Of the 297 patients, 43% exhibited at least 1 real CRI event during their SDU stay. Once patients exhibit CRI, they have a substantially increased propensity for CRI reoccurrence.8 Our analysis focused on forecasting the initial CRI, because we presumed reactive treatment to the initial CRI event could obfuscate prediction rules for subsequent CRI events. The cumulative time span of the resulting censored dataset decreased to 1.43 patient-years and included 130 initial CRI events.
Data preparation
Raw VS data records contained 5 channels of measurement: HR, RR, SpO2, systolic BP (SysBP), diastolic BP (DiaBP), and mean BP (MeanBP) reported at 1/20 Hz. We processed each resulting time series to convert them into features that would be suitable for use with our temporal rule-learning algorithm.
We first extracted scalar features. These included multiple statistical characteristics of VS time series observed at various time scales, plus various measures of signal quality. An example of a scalar feature is a “moving average of the HR over the last 5 minutes” (eg, its value at 11:37 a.m. for a particular patient on a specific day of an SDU stay reflects the mean value of the patient’s HR observed between 11:32 a.m. and 11:37 a.m.). Next, each scalar feature was discretized to be represented using event features. Event features typically reflect change points in time series. An example of an event feature is a discrete entry generated whenever “5-minute average of HR becomes ≥80 bpm.” This specific event informs about a particular exceedance of a specific HR statistic. We extracted a wide variety of such event features using different base statistics (eg, 5-minute moving average) and various thresholds (eg, HR ≥80 bpm). Note that the number of thresholds used at this stage of data processing was much larger than thresholds used to define CRI. Their number and granularity was a design decision (eg, for HR we used every integer threshold value between 30 and 150 bpm; for RR, all integer values between 2 and 50; and for SpO2, all integer values between 80 and 95). Additionally, calendar and time-of-day information was added in scalar (eg, current clock time) or event feature form (eg, “today is Monday”).
A total of 8299 distinct features were extracted from VS data, including 225 scalar and 8074 event features, not including the target events to be forecasted. Event features varied in sparsity, but the total number of their unique instances exceeded 100 million (8730 different events on average per monitoring hour, or 1 event of each type occurring on average every 55 minutes). Similar to our previous work,9 VS feature extraction aimed to be comprehensive by design, as we could not be certain a priori which of the large number of extracted features, or their combinations, would be informative of the impending CRI. We allowed our inductive learning algorithm to identify these informative features automatically, and our rule fusion algorithm helped to create conservative sets of induced rules to remedy overfitting.
Extraction of temporal association rules
We considered association rules with conjunctive statements serving as preconditions, and consequents in the form of distributions of probability of occurrence of a specific type of an event, spanning specific time intervals, so-called Temporal Interval Tree Association (TITA) rules. A TITA rule can be applied to data available at a certain point in time in an attempt to forecast a particular event of interest for which it was trained, if the current data matches its precondition. The precondition, also referred to as the rule's body, is a set of symbols connected with temporal constraints. TITA rules are able to simultaneously express both sequences of discrete events and numerical threshold equations. Figure 1 shows 3 simple examples of TITA rules.

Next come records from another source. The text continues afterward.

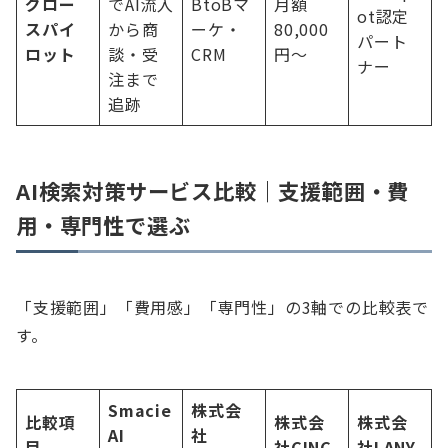
グロー
でAI流入
BtoBマ
月額
ot認定
スパイ
から商
ーケ・
80,000
パート
ロット
談・受
CRM
円〜
ナー
注まで
追跡
AI検索対策サービス比較｜支援範囲・費
用・専門性で選ぶ
「支援範囲」「費用感」「専門性」の3軸での比較表で
す。
Smacie
株式会
比較項
株式会
株式会
AI
社
目
社CINC
社LANY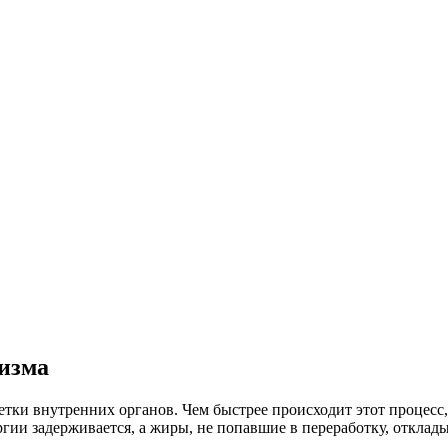
лизма
летки внутренних органов. Чем быстрее происходит этот процес
ергии задерживается, а жиры, не попавшие в переработку, откл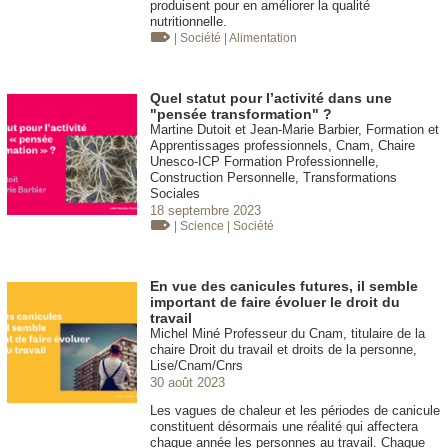
produisent pour en améliorer la qualité
nutritionnelle.
| Société
| Alimentation
Quel statut pour l’activité dans une
"pensée transformation" ?
Martine Dutoit et Jean-Marie Barbier, Formation et
Apprentissages professionnels, Cnam, Chaire
Unesco-ICP Formation Professionnelle,
Construction Personnelle, Transformations
Sociales
18 septembre 2023
| Science
| Société
En vue des canicules futures, il semble
important de faire évoluer le droit du
travail
Michel Miné Professeur du Cnam, titulaire de la
chaire Droit du travail et droits de la personne,
Lise/Cnam/Cnrs
30 août 2023
Les vagues de chaleur et les périodes de canicule
constituent désormais une réalité qui affectera
chaque année les personnes au travail. Chaque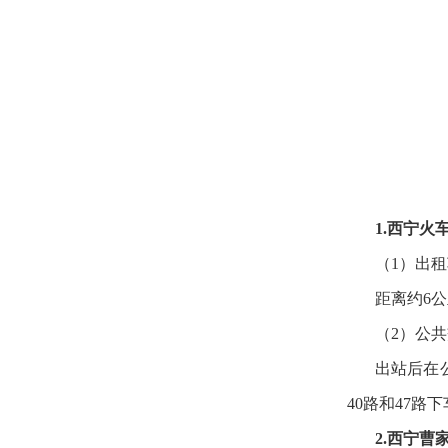
1.西宁火
（1）出租
距离约6公
（2）公
出站后在
40路和47
2.西宁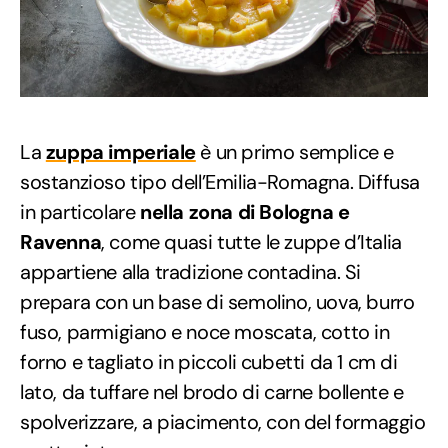
La
zuppa imperiale
è un primo semplice e
sostanzioso tipo dell’Emilia-Romagna. Diffusa
in particolare
nella zona di Bologna e
Ravenna
, come quasi tutte le zuppe d’Italia
appartiene alla tradizione contadina. Si
prepara con un base di semolino, uova, burro
fuso, parmigiano e noce moscata, cotto in
forno e tagliato in piccoli cubetti da 1 cm di
lato, da tuffare nel brodo di carne bollente e
spolverizzare, a piacimento, con del formaggio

To extract TITA rules from data, we used a TITA Rule Learning (TITARL) algorithm previously described,10 and later extended to forecasting applications.11 In brief, the TITARL rule extraction procedure was as follows:
Extract all unit rules with a single component in its precondition statement (eg, “IF HR crosses-up 88 bpm, THEN CRI will occur within the next hour”).

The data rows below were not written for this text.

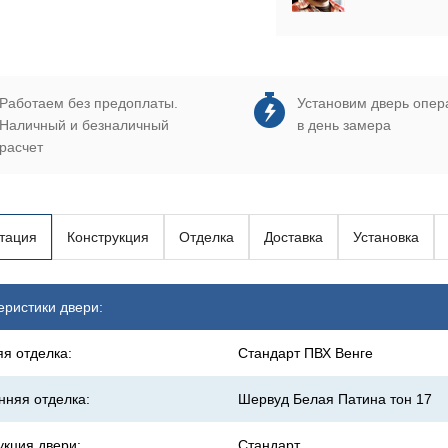
Работаем без предоплаты.
Установим дверь опер
Наличный и безналичный
в день замера
расчет
тация
Конструкция
Отделка
Доставка
Установка
еристики двери:
я отделка:
Стандарт ПВХ Венге
нняя отделка:
Шервуд Белая Патина тон 17
укция двери:
Стандарт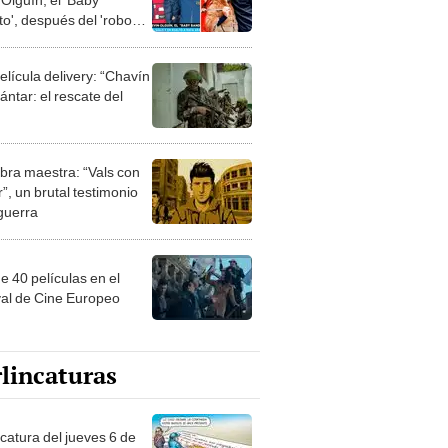
to', después del 'robo
glo'?
elícula delivery: “Chavín
ntar: el rescate del
bra maestra: “Vals con
”, un brutal testimonio
 guerra
e 40 películas en el
val de Cine Europeo
lincaturas
ncatura del jueves 6 de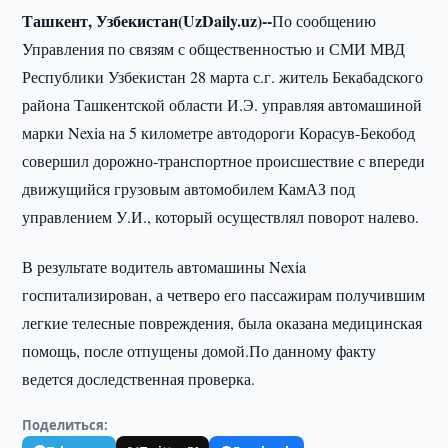
Ташкент, Узбекистан(UzDaily.uz)--
По сообщению
Управления по связям с общественностью и СМИ МВД
Республики Узбекистан 28 марта с.г. житель Бекабадского
района Ташкентской области И.Э. управляя автомашиной
марки Nexia на 5 километре автодороги Корасув-Бекобод
совершил дорожно-транспортное происшествие с впереди
движущийся грузовым автомобилем КамАЗ под
управлением У.И., который осуществлял поворот налево.
В результате водитель автомашины Nexia
госпитализирован, а четверо его пассажирам получившим
легкие телесные повреждения, была оказана медицинская
помощь, после отпущены домой.По данному факту
ведется доследственная проверка.
Поделиться:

For each newly available rule, identify and evaluate the information gain of each of the available additional components in its precondition statement (eg, “IF HR crosses-up a threshold of 88 bpm AND if the RR is <8 breaths/minute, THEN CRI will occur within the next hour”). Various optimizations were developed to efficiently handle the large amount of possible additional components.10
Select a (non-uniform) random subset of additional components generated in step 2.
Build and store the (single) rule created from the most informative additional components selected in step 3.
Repeat step 2 until the user-selectable maximum number of rules has been extracted.
In the process, rules exhibiting low confidence (probability of observing an event of interest when a rule's precondition statement is true) and/or low support (fraction of predicted events of interest) and/or low usage (number of instances when the rule’s precondition statement is true) are discarded by the algorithm using various constraints and heuristics (eg, a priori support pruning11). In the application scenario presented here, we extracted rules that expressed correlations between CRI events (target events) and the VS data observed during periods of time preceding the events.
Assembly of a forecasting model
TITARL, like any inductive rule-learning algorithm, may and often does extract very large sets of presumably useful rules. Applying all such rules individually to forecast events of interest may work for relatively small uncomplicated datasets, but this approach often fails in most real-world applications due to overtraining, dataset complexities, and intra-rule redundancies. As an example, finding 2 distinct rules that match data in close temporal proximity to each other may or may not be indicative of an elevated probability of CRI to occur, when compared to the probability stemming from each of these rules individually. This can happen if the rules are not fully independent. In datasets without apparent highly predictive rules, resolving such interdependencies is essential to obtain reliable forecasting models.
Instead of using a direct prediction, we aggregated the complete set of extracted TITA rules into a single forecasting model using a rule fusion algorithm introduced previously.11 The resulting model is the fused probability at time t, across a set of rules, that CRI will happen between h and h + w in the future, while only considering data available both at and before time t. Here, denotes the forecast horizon and denotes the width of the time window of predicted occurrence of a future CRI event.
The rule fusion algorithm works by considering each rule as an individual characteristic or feature of a dataset. The value of each rule's feature in this dataset is the predicted probability of observing the target event according to this rule. The mapping function from the rule-based features to the resulting forecast model can be learned using a classifier, such as a Random Forest model. The following summarizes the procedure:
Function is as follows:
For each rule , we define the score metric as the probability of observing a target CRI event in the time window according to the rule while only considering data available at and before time t, which is referenced to the subsequent CRI event.
We populate a classification dataset where each row represents a unique time such that at least 1 TITARL rule is activated, and each column represents 1 of the scores . is equal to the value of with being the time associated with row j.
The output of each row j is defined as the presence or absence of the target CRI event in the time window.
Finally, we train a Random Forest classifier on . This classifier represents .
Although alternative classification models capable of handling highly dimensional numeric data could also be used, we chose Random Forest based on favorable previous experience when applied to similar tasks.
Metrics of performance
Our primary aim was to quantify the operational utility of the obtained CRI forecasting models. We also studied the importance of the individual rules, specific VSs, and the individual features extracted from VS data in making event forecast decisions.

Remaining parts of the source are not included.